Then, the formation of the segment ring r and the joining operation between the adjacent segment rings r are completed at the other end in the axial direction of the tunnel (segment rows 3A and 3B), and the lower semi-cylindrical tunnel covering body is formed. When the upper semi-cylindrical tunnel covering body R2 facing the upper half is assembled on R1, and the cylindrical tunnel covering body R is completed, the cylindrical tunnel covering body R (segment row 3A, 3B) The construction cart 7 and the rails 6 and 6 are removed from the embankment 5a, and the support member 4 installed on the foundation 2 outside the upper segment row 3B is removed.
Thereafter, the excavated soil or embankment 5c of the ground 1 is sequentially introduced from one end side to the other end side of the cylindrical tunnel covering body R by an appropriate transfer means (not shown) such as a belt conveyor. Then, it is pressed by a rolling roller or the like. The cylindrical shape is adjusted in accordance with the height of the embankment 5c in the cylindrical tunnel covering body R while observing the progress of the filling and rolling of the embankment 5c into the cylindrical tunnel covering body R. The embankment 5d is also applied to the outside of the tunnel lining body R and rolled. The support member 4 may be buried in the embankment 5d without being removed.

  Thus, when the embankment 5c is thrown into the inside of the cylindrical tunnel covering body R up to its top, the axial direction of the tunnel (cylindrical tunnel covering R) through which workers can pass near the top. A continuous space h is opened along the entire length, and an inflatable sealed filling bag G made of rubber or synthetic resin is installed in the space h, and water, bentonite, cement milk or the like is not solidified in the filling bag G The liquid segment is filled and expanded, and the top segment 3c is supported on the embankment 5c via the liquid fluid in the filling bag G. Thereby, the embankment 5a, 5c is substantially filled in the cylindrical tunnel covering body R, and when the embankment 5d is constructed on the outer peripheral side of the cylindrical tunnel covering body R, the cylindrical tunnel covering body R is filled. It is possible to prevent unnecessary stress from being generated in the lining body R through the top segment 3c. Note that the bentonite, cement milk, and other non-solidified liquid fluids and powdery fillers may be directly injected into the space h without filling the filling bag G.

  When the filling of the bank 5c into the cylindrical tunnel covering body R and the support of the top segment 3c to the bank 5c are completed, the cylindrical tunnel covering body R is moved to the outside of the cylindrical tunnel covering body R. Then, the remaining embankment 5d is applied and rolled so as to reach a predetermined height from the top (see FIG. 8). At that time, earth pressure corresponding to the thickness (height from the cylindrical tunnel lining body R) acts on the outer periphery of the cylindrical tunnel lining body R by the embankment 5d. Is already configured as a cylindrical body in which the arc-shaped segment 3 is joined and completely closed in the circumferential direction, and the embankment 5a, 5c is filled inside by rolling, so that the cylindrical tunnel The cylindrical tunnel lining body R is embedded in the embankment 5d without bending moments or useless stress acting on the segments 3 constituting the lining body R or excessive force acting on the joints between the segments 3. The Rukoto.

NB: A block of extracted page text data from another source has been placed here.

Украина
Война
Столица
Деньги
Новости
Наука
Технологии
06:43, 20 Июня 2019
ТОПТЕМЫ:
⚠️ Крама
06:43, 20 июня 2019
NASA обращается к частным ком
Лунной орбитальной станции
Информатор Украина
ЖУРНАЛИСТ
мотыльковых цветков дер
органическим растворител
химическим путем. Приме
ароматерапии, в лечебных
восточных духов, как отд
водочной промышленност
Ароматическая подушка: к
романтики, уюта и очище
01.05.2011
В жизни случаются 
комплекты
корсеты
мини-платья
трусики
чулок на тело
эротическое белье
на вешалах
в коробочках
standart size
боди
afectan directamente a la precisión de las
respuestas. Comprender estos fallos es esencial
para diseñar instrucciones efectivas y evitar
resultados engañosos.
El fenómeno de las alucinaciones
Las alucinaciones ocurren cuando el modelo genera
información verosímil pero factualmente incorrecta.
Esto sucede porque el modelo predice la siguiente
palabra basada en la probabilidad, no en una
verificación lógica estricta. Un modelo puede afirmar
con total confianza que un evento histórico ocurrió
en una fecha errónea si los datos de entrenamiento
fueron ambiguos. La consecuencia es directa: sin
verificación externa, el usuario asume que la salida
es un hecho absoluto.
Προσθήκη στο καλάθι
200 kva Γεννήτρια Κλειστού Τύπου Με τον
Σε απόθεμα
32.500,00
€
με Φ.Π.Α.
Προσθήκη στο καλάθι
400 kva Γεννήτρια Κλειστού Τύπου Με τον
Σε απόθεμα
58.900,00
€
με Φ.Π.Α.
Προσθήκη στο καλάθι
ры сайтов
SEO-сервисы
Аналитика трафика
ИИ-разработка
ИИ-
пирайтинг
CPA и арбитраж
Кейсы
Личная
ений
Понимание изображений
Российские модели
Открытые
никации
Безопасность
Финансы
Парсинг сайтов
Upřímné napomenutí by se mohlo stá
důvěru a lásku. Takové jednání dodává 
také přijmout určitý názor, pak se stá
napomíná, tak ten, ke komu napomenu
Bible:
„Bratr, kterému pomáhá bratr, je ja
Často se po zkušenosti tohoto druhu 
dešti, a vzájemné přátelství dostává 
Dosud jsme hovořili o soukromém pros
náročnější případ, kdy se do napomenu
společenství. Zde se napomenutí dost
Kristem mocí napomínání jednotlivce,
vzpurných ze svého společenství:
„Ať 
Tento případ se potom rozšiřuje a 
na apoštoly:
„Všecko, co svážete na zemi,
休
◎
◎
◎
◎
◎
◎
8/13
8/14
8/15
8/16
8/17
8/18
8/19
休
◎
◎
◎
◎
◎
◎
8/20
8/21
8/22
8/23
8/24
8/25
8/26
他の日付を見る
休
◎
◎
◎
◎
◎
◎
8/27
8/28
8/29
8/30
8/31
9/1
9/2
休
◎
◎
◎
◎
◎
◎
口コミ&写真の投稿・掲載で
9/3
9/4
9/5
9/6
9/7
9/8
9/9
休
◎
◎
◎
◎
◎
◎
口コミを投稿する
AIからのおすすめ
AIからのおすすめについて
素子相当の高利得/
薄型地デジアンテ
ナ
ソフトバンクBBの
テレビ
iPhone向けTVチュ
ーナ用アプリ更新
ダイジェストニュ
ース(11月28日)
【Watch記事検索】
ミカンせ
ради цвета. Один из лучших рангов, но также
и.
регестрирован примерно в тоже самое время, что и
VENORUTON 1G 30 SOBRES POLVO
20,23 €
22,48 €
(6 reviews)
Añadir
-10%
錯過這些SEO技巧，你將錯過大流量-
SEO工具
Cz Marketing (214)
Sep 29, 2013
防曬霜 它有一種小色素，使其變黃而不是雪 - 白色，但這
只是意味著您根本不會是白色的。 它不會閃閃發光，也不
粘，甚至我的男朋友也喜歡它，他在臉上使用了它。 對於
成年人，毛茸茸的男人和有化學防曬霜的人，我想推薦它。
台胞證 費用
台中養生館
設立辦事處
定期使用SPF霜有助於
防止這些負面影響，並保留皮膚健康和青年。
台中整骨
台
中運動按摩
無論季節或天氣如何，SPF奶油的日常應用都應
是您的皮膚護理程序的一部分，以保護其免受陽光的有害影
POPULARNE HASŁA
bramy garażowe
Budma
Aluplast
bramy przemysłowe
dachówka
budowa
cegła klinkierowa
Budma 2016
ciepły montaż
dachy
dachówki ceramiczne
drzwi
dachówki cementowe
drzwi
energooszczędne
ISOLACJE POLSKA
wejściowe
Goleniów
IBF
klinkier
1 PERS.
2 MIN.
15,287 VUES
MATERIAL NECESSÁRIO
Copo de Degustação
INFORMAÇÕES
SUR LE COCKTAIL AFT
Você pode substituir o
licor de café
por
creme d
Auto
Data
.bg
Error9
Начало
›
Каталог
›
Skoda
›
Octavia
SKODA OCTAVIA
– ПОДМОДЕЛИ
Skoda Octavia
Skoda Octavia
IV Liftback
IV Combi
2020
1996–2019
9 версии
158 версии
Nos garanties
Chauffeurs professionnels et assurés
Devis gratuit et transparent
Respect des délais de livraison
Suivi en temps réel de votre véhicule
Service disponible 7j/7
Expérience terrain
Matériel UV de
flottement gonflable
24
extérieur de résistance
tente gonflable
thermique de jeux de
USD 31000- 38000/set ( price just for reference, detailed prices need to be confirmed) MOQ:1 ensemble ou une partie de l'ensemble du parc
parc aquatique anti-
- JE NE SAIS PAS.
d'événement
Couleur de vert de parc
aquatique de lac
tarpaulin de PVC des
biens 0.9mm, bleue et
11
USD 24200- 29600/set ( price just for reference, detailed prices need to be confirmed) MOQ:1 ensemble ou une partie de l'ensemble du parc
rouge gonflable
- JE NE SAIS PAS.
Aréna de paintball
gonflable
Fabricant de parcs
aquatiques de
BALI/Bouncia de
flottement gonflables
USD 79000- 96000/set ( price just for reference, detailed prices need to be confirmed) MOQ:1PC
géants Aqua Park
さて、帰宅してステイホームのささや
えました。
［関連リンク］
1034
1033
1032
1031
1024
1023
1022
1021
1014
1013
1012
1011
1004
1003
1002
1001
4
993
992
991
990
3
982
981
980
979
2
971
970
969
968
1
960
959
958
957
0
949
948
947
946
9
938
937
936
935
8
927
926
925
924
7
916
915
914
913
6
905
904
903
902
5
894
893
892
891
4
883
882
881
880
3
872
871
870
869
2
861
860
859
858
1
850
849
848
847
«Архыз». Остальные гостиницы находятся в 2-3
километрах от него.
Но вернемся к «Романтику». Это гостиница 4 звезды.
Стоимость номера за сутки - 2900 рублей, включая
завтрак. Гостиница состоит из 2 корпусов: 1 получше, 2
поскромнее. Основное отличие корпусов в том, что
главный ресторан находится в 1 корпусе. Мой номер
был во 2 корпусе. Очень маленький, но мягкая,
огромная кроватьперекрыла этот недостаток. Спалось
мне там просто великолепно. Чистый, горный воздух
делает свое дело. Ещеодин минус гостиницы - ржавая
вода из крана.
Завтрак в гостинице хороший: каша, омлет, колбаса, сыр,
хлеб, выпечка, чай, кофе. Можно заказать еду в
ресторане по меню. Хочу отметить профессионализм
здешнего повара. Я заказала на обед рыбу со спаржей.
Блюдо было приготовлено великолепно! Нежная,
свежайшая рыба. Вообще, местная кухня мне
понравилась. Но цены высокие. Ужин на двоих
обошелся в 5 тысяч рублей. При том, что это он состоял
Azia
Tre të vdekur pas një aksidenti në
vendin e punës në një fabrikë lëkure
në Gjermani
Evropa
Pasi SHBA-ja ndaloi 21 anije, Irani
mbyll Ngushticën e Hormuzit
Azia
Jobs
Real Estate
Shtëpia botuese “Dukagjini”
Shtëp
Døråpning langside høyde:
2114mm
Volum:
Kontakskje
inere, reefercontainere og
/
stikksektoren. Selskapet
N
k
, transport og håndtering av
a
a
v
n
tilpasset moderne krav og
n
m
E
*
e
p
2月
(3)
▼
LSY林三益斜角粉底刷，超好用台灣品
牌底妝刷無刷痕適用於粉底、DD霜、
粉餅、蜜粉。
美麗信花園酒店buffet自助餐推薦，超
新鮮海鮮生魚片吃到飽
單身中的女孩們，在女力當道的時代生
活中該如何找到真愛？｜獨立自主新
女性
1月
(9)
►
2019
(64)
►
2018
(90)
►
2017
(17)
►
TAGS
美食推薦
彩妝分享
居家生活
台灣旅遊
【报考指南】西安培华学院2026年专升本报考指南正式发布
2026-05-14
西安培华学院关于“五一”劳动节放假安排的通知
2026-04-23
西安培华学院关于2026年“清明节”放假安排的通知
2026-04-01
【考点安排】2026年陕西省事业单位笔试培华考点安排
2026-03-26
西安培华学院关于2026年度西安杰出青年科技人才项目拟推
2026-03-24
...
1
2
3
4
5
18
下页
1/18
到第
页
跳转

Next, when the construction and rolling of the embankment 5d are completed, the embankment 5c thrown into the inside of the cylindrical tunnel covering body R is cut by using a small excavator or a belt conveyor to cover the cylindrical tunnel. While discharging to the outside of the construction body R, the filling bag G is taken out, and a waterway or road is constructed inside the hollow cylindrical tunnel covering body R to complete the construction of the tunnel inside the embankment 5d. Even if the embankment 5a, 5c is removed from the inside of the cylindrical tunnel lining body R, as described above, a bending moment or unnecessary stress on the segment 3 or an unreasonable force acts on the joint portion between the segments 3. In this state, a tunnel having sufficient strength to withstand the earth pressure of the embankment 5d can be realized.
A road S or the like is constructed on the surface of the embankment 5d above the cylindrical tunnel lining body R so as to intersect the cylindrical tunnel lining body R as necessary.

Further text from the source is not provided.